Large-scale industrial developments in Lyndhurst, Victoria have led to a number of cultural heritage investigations since 2009. Lyndhurst is located within the Cranbourne Sands along the edges of the Carrum Swamp, an area of high significance for Aboriginal sites. A programme of salvage excavations, which combined manual and mechanical techniques, documented an extensive deposit of cultural features and lithic artefacts on a sandy rise.
Recorded features include a network of hearths. These appear to be associated with the production of stone tools, which were concentrated on the perimeter of the hearths. Many of the artefacts show signs of having been heat treated for the purpose of improving the flaking quality of the raw materials.

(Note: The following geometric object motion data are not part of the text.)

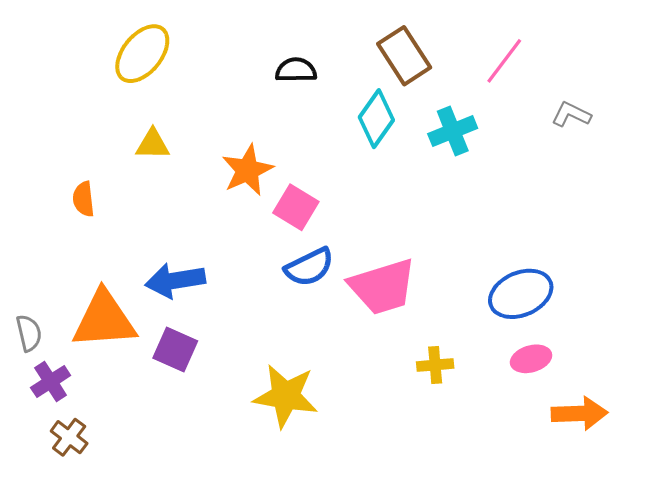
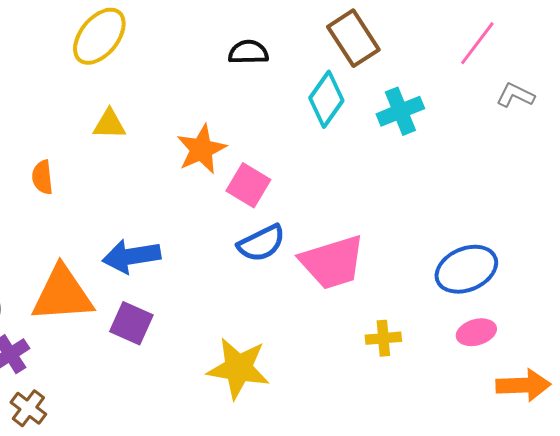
pink line: (504, 61) -> (477, 43), moved

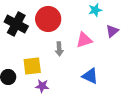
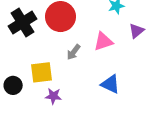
black cross: (16, 24) -> (23, 23), turned 30
gray arrow: (59, 49) -> (74, 52), turned 40

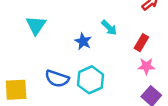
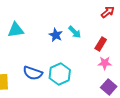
cyan triangle: (36, 25) -> (16, 30), turned 48
blue star: (83, 41) -> (56, 35), moved

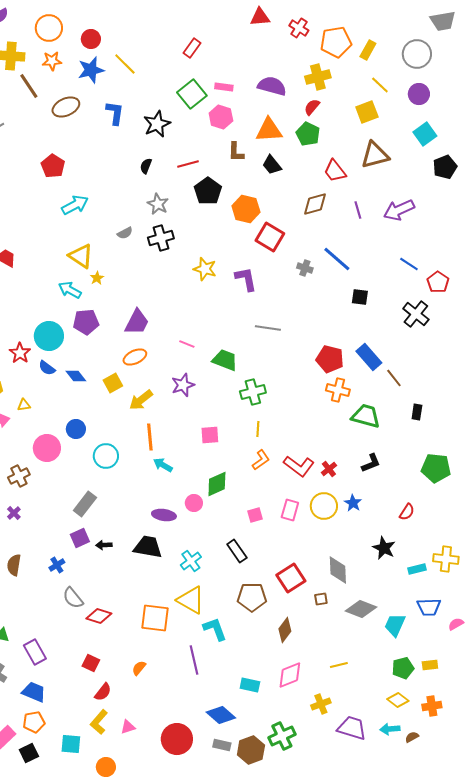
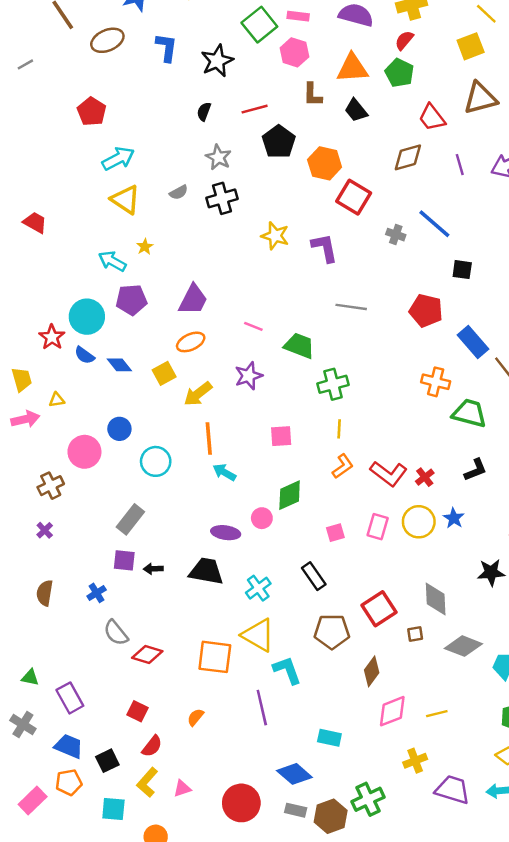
yellow triangle: (81, 256) -> (125, 200), moved
red pentagon: (330, 359) -> (426, 311), moved
purple square: (80, 538) -> (124, 560), turned 30
black star: (384, 548) -> (491, 572), turned -30
pink diamond: (290, 675) -> (392, 711), moved
black square: (29, 753) -> (107, 761), moved

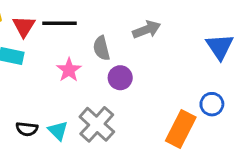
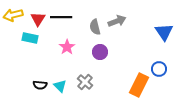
gray semicircle: (102, 48) -> (95, 27), moved
gray cross: (97, 124) -> (85, 82), size x0.7

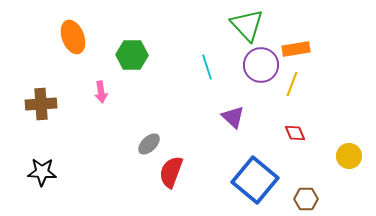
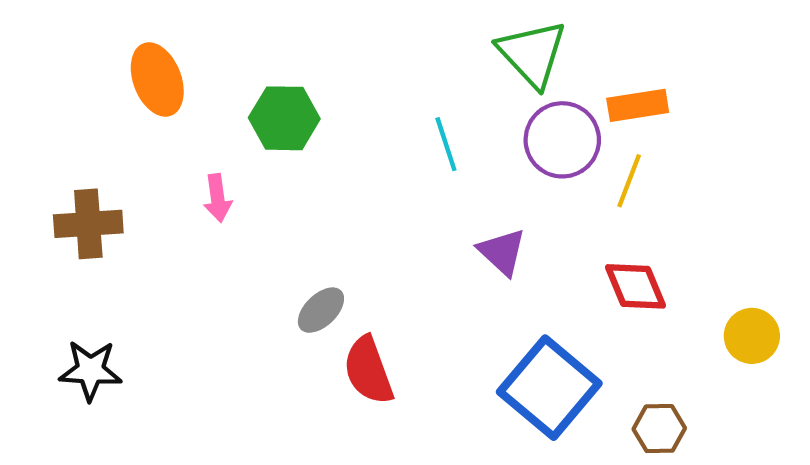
red diamond: (295, 133) -> (636, 286), size x1.4
red semicircle: (171, 172) -> (368, 370), turned -40

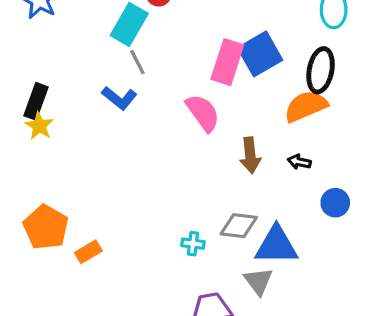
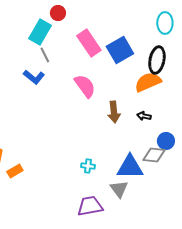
pink rectangle: (227, 62) -> (89, 43), moved, turned -52
gray diamond: (239, 226) -> (154, 155), moved
cyan cross: (193, 244) -> (88, 166), moved

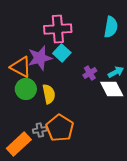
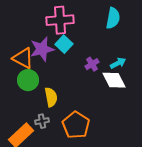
yellow semicircle: (49, 94) -> (51, 97), moved
orange pentagon: (60, 128) -> (76, 125), moved

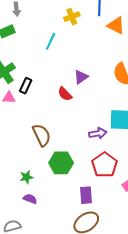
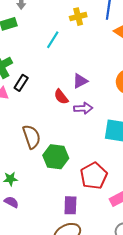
purple arrow: (98, 133) -> (83, 108), moved
green hexagon: (61, 163) -> (56, 157), moved

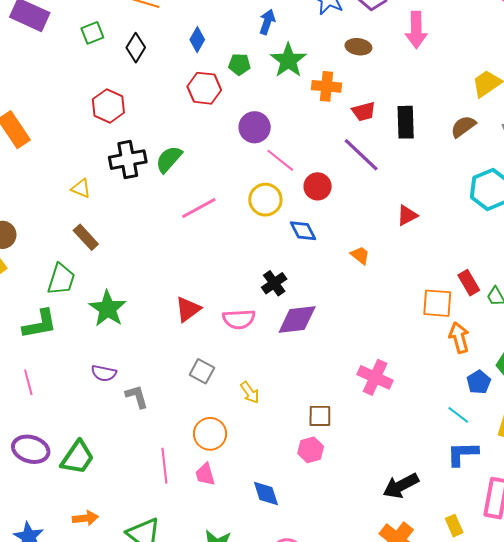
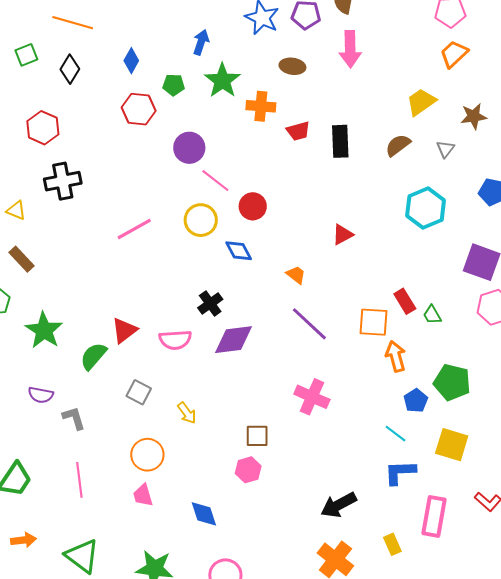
purple line: (361, 155) -> (309, 324), moved
green semicircle: (169, 159) -> (93, 356), moved
pink line: (164, 466) -> (79, 480), moved

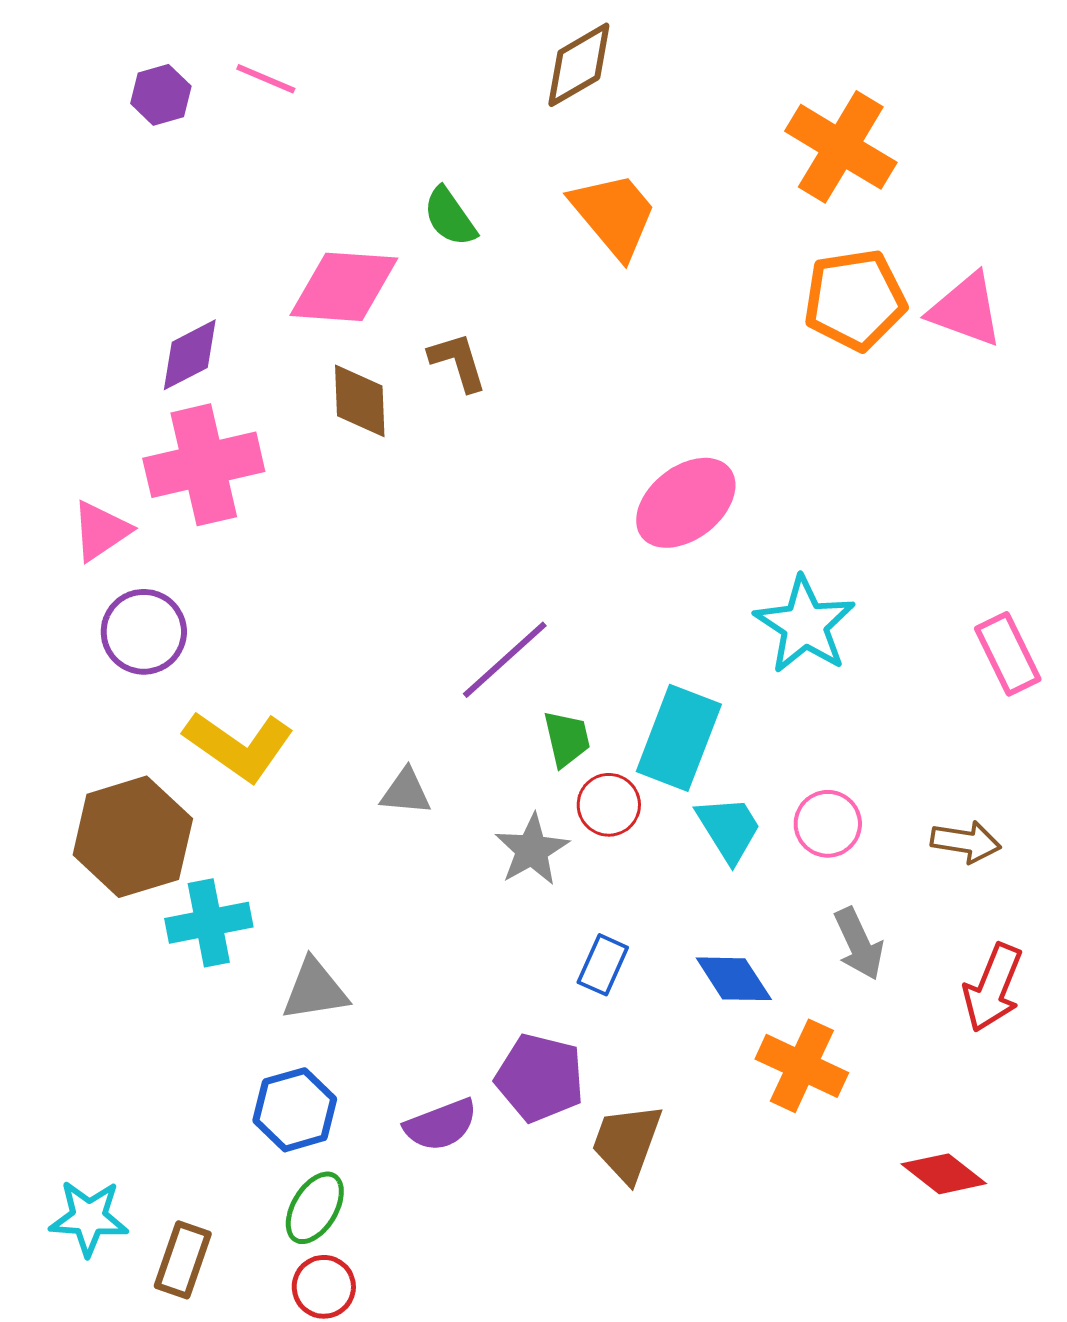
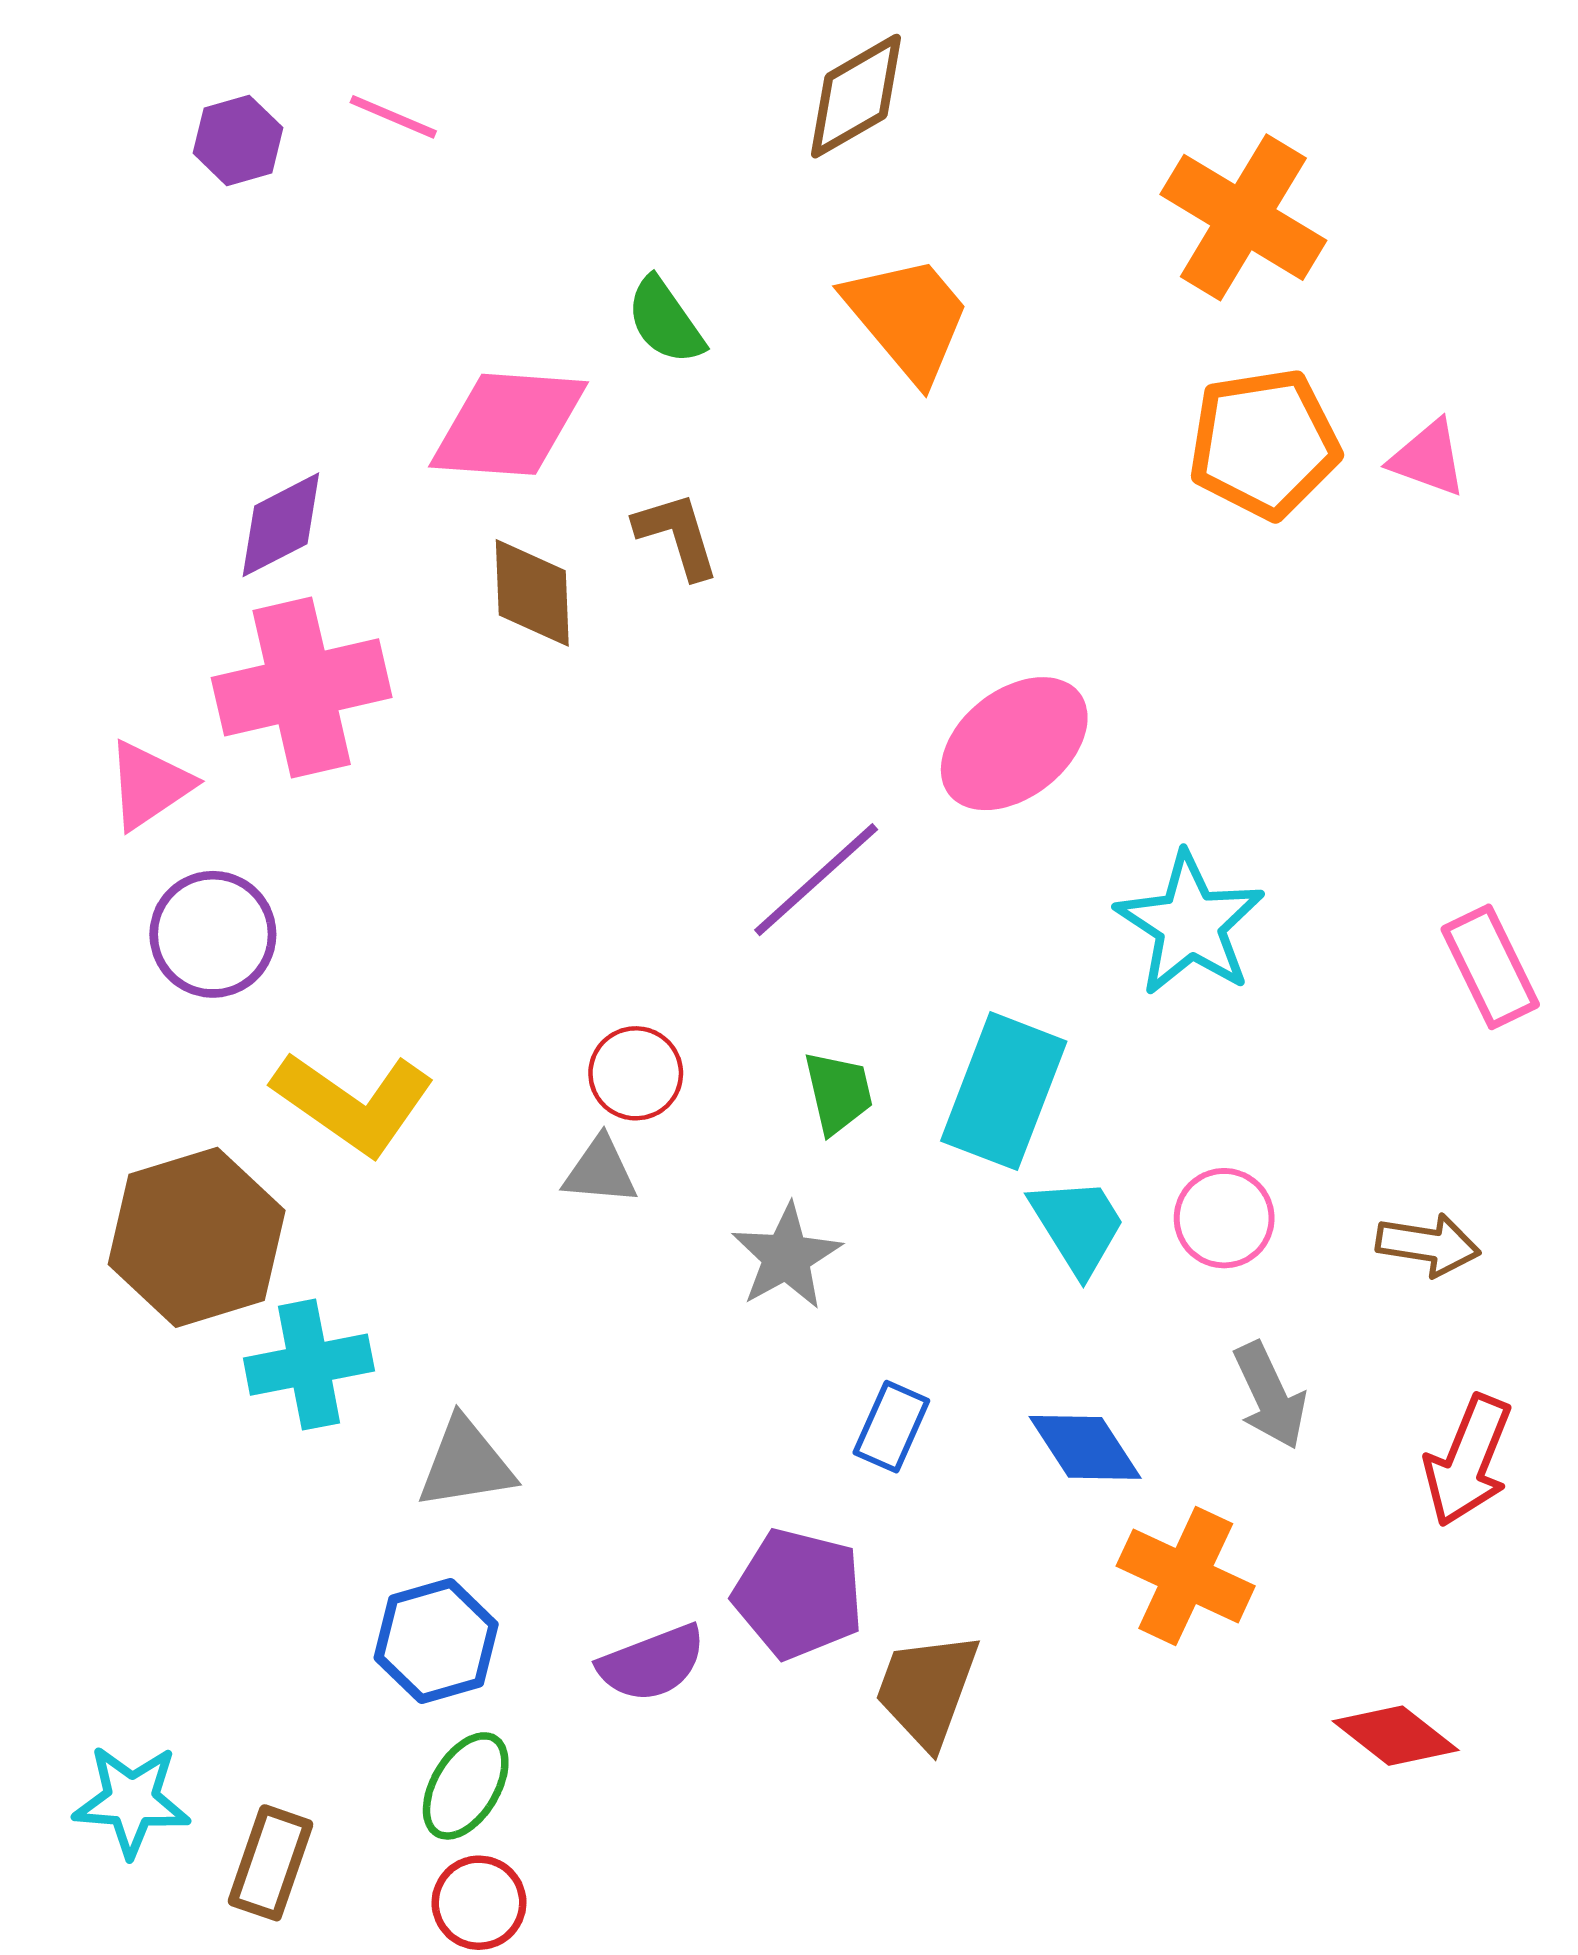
pink triangle: (966, 310) -> (1428, 458), size x0.7
purple line: (505, 660) -> (816, 880), moved
red circle: (609, 805) -> (636, 1073), moved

More than 50,000 stone artefacts have been recorded, which include a variety of silcrete, quartz, hornfels, crystal quartz and quartzite. Forms represented include ground stone axes, blades and bladelets, geometric micoliths and scrapers. Also present are numerous ochre fragments which come in a range of colours, some evidently having been heat treated to improve the colour and quality for use as a pigment. Radiocarbon dates show that Lyndhurst has been utilised by Aboriginal people for at least 4500-5000 years prior to European settlement.
Oataway, K. and R. Minos, 2015. Lyndhurst Inland Port and Industrial Hub: Stage 1. Report for Salta Properties.
Minos, R. and K. Oataway, in prep. Lyndhurst Inland Port and Industrial Hub: Stage 2. Report for Salta Properties.